A nova usina muda o jogo da segurança hídrica no Mediterrâneo
Espanha — Sob pressão de secas recordes e tarifas de água em alta, o governo catalão colocou em operação linhas de captação a 30 m de profundidade que já fornecem até 200 milhões de litros de água potável por dia para Barcelona e arredores.
- Em resumo: a dessalinizadora do Llobregat agora responde por cerca de 25 % da água que chega às torneiras da região metropolitana.
Como a megaoperação no Mediterrâneo funciona
Dois dutos de 2,2 km conectam as torres submarinas à praia, onde bombas elevam o volume até a planta em El Prat. Ali, o fluxo passa por pré-filtração e osmose reversa — tecnologia que remove até 99 % dos sais, segundo dados citados pela Bloomberg.

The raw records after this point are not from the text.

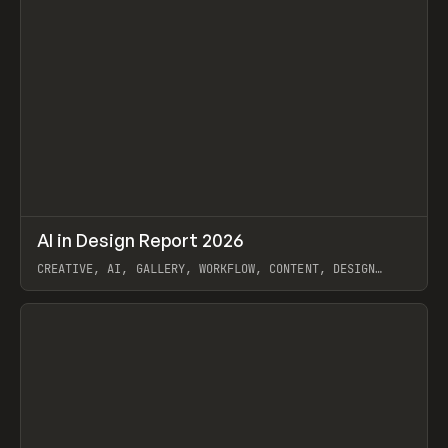
↗
AI in Design Report 2026
Prev
/
LEARN
ARTICLE
WEBSITE
CREATIVE, AI, GALLERY, WORKFLOW, CONTENT, DESIGN
SYSTEM, FRAMER
View item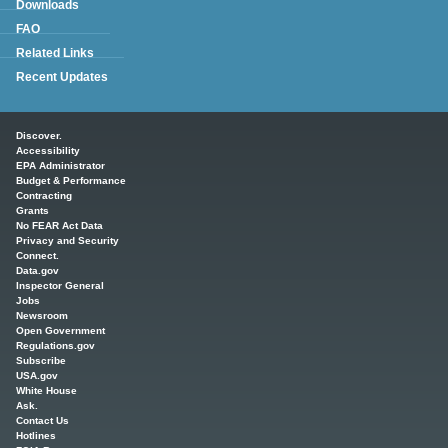
Downloads
FAQ
Related Links
Recent Updates
Main menu
Discover.
Accessibility
EPA Administrator
Budget & Performance
Contracting
Grants
No FEAR Act Data
Privacy and Security
Connect.
Data.gov
Inspector General
Jobs
Newsroom
Open Government
Regulations.gov
Subscribe
USA.gov
White House
Ask.
Contact Us
Hotlines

A capacidade instalada soma 200 mil m³ por dia, o suficiente para encher 80 piscinas olímpicas a cada 24 horas.
O que muda para investidores e contas públicas
O projeto, estimado em €230 milhões, reduz a dependência de reservatórios que operam abaixo de 30 % desde 2022. Para o mercado, trata-se de um teste de viabilidade de infraestrutura hídrica em larga escala, segmento que movimentou US$35 bilhões em emissões de green bonds globais no último ano, de acordo com a Climate Bonds Initiative.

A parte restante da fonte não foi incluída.